Sometimes You Just Can't Get A Break
Anti-death penalty activists suffered another devastating political blow today when they learned that another man put to death was actually guilty of the crimes for which he had been sentenced.
RICHMOND, Va. — Death penalty opponents said new DNA tests confirming the guilt of a murderer who was put to death in Virginia while still proclaiming his innocence will do nothing to end their fight to abolish capital punishment.
Their disappintment was unmistakable, but their enthusiasm that one day they will find an innocent man (or woman or womyn) that had been put to death for a crime he (or she or something in between) did not commit cannot be shaken.
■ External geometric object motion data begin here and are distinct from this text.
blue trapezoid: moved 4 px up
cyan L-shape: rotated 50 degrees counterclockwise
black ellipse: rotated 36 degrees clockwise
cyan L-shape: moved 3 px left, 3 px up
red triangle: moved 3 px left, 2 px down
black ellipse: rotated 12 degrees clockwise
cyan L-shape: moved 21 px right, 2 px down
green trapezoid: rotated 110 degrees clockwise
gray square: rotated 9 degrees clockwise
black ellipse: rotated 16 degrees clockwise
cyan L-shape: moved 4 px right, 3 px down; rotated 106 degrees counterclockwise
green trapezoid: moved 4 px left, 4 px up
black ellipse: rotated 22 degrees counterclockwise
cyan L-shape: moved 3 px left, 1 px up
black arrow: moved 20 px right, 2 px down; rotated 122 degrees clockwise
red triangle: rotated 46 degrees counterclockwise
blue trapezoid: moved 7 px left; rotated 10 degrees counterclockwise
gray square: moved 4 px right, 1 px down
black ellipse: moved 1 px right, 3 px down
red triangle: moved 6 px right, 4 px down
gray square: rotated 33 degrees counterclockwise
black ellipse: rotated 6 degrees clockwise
Death penalty opponents have argued for years that the risk of a grave and irreversible mistake by the criminal justice system is too great to allow capital punishment. A finding of innocence in the Coleman case would have been explosive news and almost certainly would have had a powerful effect on the public's attitude toward the death penalty. But despite the finding of guilt, death penalty opponents insist the results do not mean capital punishment is infallible.
"Obviously, one case does not in any way reflect on the correctness of the other 1,000 executions we've had in the last 30 years," said Peter Neufeld, co-founder of the Innocence Project. "Other governors should take their lead from Governor Warner and do post-execution testing in their cases, because ... there's no reason not to — it's all about getting to the truth."
Solidarity to my brothers soft on crime. I'm rooting with you for the death of an innocent man.